555 Post has however been empty since they moved out back in June. It’s a cool building though as it used to be a gentlemen’s club and as such it has a full, dark wood bar in it as well as the old contours of a swimming pool that was in the basement with a subterranean gaming room. I swear you can still smell cigars and Scotch in the walls of the lowers floors to this day. The upper floors are relatively nondescript, but it’s within this history that apparently the SF Flex Academy is opening on the 7th as in next Tuesday. I really have no idea what this is and after searching around a good deal, I think I have even less. Officially they claim to be:
…a full-time, tuition-free public charter school located in downtown San Francisco, serving students in grades 9-12 from anywhere in the Bay Area.

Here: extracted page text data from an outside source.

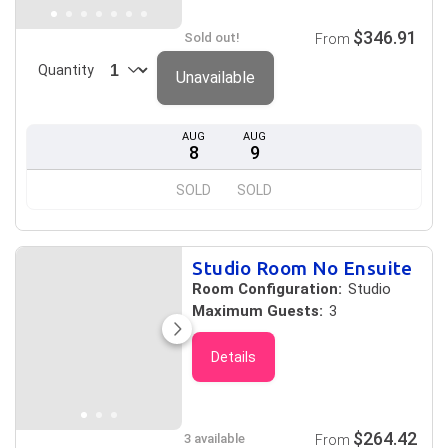
$346.91
Sold out!
From
Quantity
Unavailable
AUG
AUG
8
9
SOLD
SOLD
Studio Room No Ensuite
Room Configuration:
Studio
Maximum Guests:
3
Details
$264.42
3 available
From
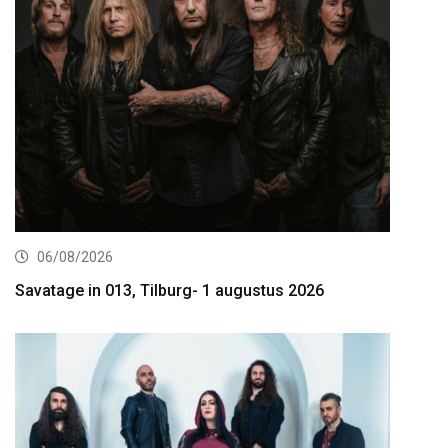
06/08/2026
Savatage in 013, Tilburg- 1 augustus 2026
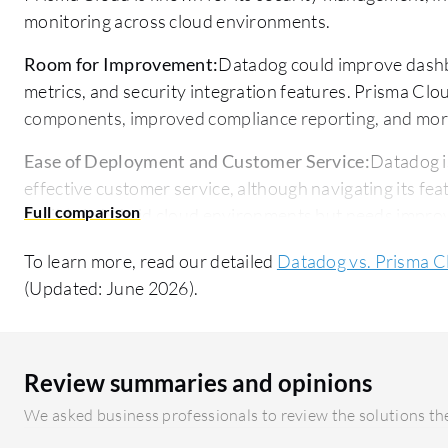
monitoring across cloud environments.
Room for Improvement:
Datadog could improve dashbo
metrics, and security integration features. Prisma Clo
components, improved compliance reporting, and mor
Ease of Deployment and Customer Service:
Datadog i
effective customer service, although navigating its fea
flexible in hybrid cloud environments but needs impr
effectiveness.
To learn more, read our detailed
Datadog vs. Prisma C
Pricing and ROI:
Datadog's pricing is complex but justif
(Updated: June 2026).
efficiency. Prisma Cloud's high cost is seen as valuable
challenging for smaller companies. Both offer flexible 
Review summaries and opinions
We asked business professionals to review the solutions the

California’s first full-time, five-days-a-week hybrid school combines the best of online education with traditional, onsite schooling. SF Flex uses the curriculum from K12, the largest provider of online learning for grades K-12, to offer courses in the core subjects (Math, English, History and Science) along with a robust catalog of electives. Students attend school in our building every weekday, are supported by professional, certified teachers, and can participate in extracurricular sports, activities, and clubs…

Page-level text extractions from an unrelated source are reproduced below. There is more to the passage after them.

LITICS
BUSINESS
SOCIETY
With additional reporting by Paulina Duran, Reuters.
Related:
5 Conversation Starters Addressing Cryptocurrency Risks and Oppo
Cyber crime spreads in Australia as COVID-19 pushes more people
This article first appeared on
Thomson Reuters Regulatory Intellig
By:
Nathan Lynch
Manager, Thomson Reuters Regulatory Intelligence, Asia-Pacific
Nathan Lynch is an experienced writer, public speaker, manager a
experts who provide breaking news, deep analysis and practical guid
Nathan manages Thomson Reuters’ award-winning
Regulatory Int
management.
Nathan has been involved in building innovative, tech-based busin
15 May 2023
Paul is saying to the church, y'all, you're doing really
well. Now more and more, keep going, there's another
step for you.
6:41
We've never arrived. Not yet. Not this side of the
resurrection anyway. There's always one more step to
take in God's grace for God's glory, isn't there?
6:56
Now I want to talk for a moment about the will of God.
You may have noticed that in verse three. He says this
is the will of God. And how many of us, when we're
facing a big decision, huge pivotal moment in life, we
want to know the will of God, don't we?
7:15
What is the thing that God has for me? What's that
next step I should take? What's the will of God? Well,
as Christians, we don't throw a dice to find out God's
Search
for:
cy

There’s a bit more than, but you get the drift. Unfortunately that’s about all you get. Trying to find anything else on their site that describes them in heavy detail is all but impossible. Furthermore, a search on SFGate turns up no related results for them which is really weird for a brand-new school opening up in the heart of the city. Also, they call themselves a “public school” yet they’re not listed anywhere as a San Francisco public school.
To further muddy the waters, when reading their PR announcement, I saw that the parent company of this, K12, is a publicly traded company based in Virginia. So, not only is it not a true public institution nor a non-profit, but it’s a private company that’s publicly traded. If anyone finds this to be a good idea, let me point my finger at the awesomeness that is our current publicly-traded, capitalism-based health case system that keeps me stocking up on the much cheaper meds whenever I visit those “commie” systems in Europe.
All of this is just weird and in case you didn’t get the point by now, I have serious doubts to this thing. An 11,000+ square foot building, despite being on the edge of the Tenderloin, is not cheap, and will cost about $400,000 in rent yearly. That’s why an ad agency (who regularly pulled in very, very fat contracts) left and it leaves me wondering how a learning institution that is in theory “free” (i.e. not charging the $25k a year that the AoA does) is able to fill the space and not be dodgy.